Op 19 november 2008 werd bekend dat een deel van de werknemers van ABN AMRO moest vertrekken, hetgeen voor 1 februari 2009 ook gebeurde. Een van deze voormalig werknemers is verzocht aan te blijven. Hij was vanaf 1 februari 2009 boventallig, maar kreeg de toezegging dat hij binnen zes maanden een andere positie binnen het bedrijf toegewezen zou krijgen. De werknemer ging daarmee akkoord onder de voorwaarde dat hij wel aanspraak kon maken op een be?indigingvergoeding op basis van het op dat moment geldende beleid, zijnde een vergoeding op basis van de voor 2009 geldende kantonrechtersformule met de correctiefactor C = 1,4. De werknemer heeft op 9 april 2009 een brief ontvangen waarin stond vermeld dat hij boventallig zou worden verklaard, onder toekenning van een beëindigingvergoeding gebaseerd op het nieuwe beleid.

Oordeel kantonrechter

De kantonrechter in Amsterdam heeft geoordeeld dat werknemer op grond van art. 6:248 lid 2 BW naar maatstaven van redelijkheid en billijkheid onaanvaardbaar heeft gehandeld door nakoming van de toezegging te vorderen.
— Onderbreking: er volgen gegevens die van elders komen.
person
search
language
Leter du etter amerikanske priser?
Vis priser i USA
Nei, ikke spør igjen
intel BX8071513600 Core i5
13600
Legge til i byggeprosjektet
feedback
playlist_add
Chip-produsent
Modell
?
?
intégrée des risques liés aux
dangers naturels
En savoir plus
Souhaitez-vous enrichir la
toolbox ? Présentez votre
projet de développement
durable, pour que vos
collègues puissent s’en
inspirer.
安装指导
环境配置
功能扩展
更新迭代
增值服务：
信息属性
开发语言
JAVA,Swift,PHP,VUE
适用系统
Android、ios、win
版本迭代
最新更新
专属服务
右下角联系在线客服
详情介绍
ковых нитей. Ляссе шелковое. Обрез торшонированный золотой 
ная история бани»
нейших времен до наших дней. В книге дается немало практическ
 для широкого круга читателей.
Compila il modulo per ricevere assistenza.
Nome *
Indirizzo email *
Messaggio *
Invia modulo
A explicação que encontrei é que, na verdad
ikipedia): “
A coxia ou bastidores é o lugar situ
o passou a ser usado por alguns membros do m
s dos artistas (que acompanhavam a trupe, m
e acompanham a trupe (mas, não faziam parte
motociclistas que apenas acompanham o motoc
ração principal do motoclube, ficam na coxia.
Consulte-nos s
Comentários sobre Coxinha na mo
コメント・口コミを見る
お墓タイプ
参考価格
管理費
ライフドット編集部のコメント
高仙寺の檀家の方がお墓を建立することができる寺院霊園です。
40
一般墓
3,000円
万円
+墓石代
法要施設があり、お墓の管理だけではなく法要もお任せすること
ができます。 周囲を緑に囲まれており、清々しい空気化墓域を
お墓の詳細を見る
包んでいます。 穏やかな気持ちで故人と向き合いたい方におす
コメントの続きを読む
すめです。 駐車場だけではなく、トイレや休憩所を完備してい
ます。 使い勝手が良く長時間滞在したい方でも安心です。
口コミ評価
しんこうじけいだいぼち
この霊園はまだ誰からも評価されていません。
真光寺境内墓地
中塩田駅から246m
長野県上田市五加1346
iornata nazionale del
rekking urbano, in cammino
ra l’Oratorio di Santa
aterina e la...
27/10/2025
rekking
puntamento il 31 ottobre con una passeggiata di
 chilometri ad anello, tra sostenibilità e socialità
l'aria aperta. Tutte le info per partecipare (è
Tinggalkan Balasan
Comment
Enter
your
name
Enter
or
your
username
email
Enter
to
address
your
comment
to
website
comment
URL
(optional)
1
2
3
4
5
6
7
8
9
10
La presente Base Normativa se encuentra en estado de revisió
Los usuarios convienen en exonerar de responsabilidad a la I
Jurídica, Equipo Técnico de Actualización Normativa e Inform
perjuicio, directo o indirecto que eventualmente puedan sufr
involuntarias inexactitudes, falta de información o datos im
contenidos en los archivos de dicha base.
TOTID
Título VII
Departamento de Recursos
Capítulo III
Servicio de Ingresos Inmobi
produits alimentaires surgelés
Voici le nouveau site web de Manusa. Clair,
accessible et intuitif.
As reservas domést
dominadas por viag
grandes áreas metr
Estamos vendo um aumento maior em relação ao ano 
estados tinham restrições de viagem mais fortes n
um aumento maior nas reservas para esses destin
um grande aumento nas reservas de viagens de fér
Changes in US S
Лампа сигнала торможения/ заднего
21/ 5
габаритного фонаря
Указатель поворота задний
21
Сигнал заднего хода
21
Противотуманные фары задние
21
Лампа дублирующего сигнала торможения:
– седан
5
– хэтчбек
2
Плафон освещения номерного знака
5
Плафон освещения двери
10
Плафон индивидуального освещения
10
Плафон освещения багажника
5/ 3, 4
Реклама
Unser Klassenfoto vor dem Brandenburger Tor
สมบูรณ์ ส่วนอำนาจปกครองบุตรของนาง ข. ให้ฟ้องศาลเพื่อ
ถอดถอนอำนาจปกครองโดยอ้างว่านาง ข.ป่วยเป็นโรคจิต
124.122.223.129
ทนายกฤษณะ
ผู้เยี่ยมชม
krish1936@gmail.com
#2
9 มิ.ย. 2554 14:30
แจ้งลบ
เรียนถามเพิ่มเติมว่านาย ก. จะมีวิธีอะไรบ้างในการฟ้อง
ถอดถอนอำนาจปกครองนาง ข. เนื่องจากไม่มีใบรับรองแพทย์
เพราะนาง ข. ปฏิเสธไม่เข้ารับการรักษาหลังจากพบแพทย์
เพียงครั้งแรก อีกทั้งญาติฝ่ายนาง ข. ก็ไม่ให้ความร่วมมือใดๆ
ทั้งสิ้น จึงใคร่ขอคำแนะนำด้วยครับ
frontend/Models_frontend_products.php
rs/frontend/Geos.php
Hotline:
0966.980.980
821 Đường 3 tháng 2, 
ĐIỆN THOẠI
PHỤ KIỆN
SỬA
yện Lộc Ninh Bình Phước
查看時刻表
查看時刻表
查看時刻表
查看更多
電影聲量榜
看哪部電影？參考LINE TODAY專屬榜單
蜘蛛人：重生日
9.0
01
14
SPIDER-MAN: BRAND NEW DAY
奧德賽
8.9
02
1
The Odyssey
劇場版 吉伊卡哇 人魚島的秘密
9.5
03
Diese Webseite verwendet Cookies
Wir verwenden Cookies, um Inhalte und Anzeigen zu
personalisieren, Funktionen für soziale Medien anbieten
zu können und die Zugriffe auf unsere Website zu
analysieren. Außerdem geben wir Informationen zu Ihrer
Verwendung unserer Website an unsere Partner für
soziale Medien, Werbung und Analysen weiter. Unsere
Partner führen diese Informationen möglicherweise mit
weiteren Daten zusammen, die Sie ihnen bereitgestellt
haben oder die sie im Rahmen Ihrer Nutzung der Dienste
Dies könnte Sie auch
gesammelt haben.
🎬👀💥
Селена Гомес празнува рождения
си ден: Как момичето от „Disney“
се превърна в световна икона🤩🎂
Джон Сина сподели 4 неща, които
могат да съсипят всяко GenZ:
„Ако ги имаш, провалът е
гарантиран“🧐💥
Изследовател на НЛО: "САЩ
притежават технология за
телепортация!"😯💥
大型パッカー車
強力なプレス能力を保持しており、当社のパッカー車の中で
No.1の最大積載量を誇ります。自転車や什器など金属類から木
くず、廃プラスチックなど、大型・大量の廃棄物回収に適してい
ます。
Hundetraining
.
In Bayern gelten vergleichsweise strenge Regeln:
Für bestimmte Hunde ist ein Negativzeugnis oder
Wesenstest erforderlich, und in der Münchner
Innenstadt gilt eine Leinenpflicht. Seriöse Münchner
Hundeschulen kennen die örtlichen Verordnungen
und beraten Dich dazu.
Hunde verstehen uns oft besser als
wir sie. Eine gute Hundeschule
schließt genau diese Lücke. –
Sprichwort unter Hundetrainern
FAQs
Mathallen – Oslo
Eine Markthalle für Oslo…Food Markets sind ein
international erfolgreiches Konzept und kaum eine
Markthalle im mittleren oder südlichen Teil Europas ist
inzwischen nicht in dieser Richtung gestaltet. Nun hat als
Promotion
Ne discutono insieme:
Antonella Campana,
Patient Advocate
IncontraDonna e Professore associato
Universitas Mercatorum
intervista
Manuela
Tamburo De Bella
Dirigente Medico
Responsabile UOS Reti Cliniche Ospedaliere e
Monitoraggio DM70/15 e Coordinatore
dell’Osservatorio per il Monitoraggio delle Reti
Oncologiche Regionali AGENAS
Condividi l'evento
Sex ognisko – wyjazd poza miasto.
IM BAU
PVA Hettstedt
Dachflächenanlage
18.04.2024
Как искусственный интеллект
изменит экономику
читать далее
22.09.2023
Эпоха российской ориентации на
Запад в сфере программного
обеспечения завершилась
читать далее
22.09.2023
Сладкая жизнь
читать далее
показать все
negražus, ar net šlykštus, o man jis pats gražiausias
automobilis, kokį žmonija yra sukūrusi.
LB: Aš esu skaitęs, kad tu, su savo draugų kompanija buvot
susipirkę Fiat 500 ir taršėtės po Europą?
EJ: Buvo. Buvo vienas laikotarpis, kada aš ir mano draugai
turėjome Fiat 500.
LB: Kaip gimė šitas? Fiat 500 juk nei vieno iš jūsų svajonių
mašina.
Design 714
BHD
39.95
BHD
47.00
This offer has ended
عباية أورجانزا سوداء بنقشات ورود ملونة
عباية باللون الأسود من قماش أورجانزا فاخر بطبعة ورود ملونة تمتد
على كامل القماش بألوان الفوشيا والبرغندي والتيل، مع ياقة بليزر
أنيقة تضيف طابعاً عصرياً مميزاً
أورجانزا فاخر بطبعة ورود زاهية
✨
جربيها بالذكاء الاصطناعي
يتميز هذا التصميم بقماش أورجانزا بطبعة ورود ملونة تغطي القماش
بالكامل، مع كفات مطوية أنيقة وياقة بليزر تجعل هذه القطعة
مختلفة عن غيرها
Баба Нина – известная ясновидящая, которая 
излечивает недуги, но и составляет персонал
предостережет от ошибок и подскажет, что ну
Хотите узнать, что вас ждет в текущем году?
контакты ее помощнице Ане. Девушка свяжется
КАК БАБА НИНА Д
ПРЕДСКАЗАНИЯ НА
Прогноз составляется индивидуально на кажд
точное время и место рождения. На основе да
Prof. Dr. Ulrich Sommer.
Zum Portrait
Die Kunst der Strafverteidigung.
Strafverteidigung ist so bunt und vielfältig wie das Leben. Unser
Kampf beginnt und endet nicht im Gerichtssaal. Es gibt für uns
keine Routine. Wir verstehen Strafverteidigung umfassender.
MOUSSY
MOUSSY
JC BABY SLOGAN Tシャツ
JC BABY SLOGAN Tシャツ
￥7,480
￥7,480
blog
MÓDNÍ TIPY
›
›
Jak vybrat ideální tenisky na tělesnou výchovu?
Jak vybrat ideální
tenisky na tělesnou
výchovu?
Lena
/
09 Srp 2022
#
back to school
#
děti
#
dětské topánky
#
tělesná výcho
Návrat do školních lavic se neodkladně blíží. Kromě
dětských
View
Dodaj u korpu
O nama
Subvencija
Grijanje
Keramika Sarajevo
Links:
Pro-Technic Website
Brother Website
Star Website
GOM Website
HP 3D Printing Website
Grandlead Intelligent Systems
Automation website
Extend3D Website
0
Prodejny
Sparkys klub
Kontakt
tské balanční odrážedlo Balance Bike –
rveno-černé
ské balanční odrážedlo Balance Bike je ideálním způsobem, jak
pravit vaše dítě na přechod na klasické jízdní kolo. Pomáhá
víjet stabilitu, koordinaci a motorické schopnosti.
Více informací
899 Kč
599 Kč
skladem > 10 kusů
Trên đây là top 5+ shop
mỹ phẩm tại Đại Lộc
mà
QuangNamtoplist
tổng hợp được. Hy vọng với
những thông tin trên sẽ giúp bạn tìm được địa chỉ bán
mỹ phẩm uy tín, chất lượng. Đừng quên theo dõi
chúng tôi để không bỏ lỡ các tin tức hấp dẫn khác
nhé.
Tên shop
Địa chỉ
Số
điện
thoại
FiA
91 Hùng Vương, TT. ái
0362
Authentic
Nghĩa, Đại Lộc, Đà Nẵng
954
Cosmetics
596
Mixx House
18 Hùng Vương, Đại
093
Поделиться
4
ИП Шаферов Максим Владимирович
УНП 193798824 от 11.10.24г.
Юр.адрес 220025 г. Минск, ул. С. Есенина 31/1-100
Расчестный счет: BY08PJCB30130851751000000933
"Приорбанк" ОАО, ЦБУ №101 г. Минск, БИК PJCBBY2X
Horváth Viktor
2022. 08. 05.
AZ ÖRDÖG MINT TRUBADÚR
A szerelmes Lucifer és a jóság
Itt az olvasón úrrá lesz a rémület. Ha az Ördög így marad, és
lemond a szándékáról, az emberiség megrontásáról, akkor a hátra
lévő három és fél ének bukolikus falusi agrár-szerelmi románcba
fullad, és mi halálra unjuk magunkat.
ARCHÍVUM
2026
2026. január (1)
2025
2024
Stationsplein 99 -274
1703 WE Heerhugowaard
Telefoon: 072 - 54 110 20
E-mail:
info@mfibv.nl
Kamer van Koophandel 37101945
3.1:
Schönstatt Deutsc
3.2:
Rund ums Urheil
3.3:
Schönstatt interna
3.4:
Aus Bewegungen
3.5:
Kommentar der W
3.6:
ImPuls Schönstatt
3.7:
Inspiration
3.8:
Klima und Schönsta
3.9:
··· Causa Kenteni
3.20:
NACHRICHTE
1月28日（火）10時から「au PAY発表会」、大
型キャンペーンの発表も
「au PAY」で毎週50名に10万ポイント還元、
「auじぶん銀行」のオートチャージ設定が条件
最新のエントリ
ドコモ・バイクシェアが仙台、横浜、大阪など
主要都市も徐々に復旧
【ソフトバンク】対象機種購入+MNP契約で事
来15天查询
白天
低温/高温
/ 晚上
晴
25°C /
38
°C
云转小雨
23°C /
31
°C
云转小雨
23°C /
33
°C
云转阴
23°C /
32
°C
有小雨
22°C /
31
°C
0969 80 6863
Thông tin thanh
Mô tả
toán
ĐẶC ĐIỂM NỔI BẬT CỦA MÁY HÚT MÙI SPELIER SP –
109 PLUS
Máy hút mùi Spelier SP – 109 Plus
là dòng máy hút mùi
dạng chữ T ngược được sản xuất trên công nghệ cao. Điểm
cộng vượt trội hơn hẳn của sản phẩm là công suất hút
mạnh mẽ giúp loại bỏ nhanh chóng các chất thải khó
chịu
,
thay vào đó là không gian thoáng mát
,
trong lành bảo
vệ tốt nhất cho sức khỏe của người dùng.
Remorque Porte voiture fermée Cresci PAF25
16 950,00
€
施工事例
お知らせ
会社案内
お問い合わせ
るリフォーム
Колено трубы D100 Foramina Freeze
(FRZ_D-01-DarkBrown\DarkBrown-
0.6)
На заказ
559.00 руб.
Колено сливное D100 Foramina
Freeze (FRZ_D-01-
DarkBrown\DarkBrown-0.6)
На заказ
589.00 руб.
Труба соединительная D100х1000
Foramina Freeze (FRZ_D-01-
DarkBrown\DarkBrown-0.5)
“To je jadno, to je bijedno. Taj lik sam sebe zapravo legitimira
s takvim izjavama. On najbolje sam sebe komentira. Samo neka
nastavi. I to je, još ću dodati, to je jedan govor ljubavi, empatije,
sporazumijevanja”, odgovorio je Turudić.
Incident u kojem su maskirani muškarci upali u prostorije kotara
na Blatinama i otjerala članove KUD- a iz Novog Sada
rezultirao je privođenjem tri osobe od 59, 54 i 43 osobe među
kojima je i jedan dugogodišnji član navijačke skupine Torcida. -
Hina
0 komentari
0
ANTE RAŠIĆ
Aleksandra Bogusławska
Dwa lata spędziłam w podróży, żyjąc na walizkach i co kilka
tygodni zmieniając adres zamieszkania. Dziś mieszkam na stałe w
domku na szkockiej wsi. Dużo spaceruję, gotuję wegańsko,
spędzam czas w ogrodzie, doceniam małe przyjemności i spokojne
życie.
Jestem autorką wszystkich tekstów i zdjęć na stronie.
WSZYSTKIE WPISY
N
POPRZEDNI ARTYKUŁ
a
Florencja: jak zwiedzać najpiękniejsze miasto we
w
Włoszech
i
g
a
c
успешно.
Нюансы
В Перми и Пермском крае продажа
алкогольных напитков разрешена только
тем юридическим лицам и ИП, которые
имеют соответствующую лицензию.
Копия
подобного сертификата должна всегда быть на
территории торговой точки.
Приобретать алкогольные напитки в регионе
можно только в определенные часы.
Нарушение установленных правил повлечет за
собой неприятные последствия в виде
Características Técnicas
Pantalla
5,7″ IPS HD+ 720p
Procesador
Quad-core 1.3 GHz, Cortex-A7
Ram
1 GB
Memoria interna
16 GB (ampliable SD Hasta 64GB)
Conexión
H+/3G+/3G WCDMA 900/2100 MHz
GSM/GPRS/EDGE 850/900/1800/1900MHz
Door een verandering in de omstandigheden is ABN AMRO in moeilijkheden geraakt, met als gevolg dat de maatschappelijke opvattingen over bonussen en afvloeiingsvergoedingen vanaf dat moment kritischer zijn geworden.

De kantonrechter oordeelt dat werknemer zijn vordering met betrekking tot de afvloeiingsregeling concreter had moeten onderbouwen. Dit heeft werknemer nagelaten, waarop de kantonrechter zijn vordering heeft afgewezen.

Oordeel hof

Het hof heeft geoordeeld dat de door ABN AMRO gedane toezeggingen in beginsel leiden tot gehoudenheid van ABN AMRO om de beëindigingvergoeding op basis van het oude beleid aan de betreffende werknemer te voldoen. De ABN AMRO was niet gerechtigd de gedane toezegging eenzijdig te wijzigen.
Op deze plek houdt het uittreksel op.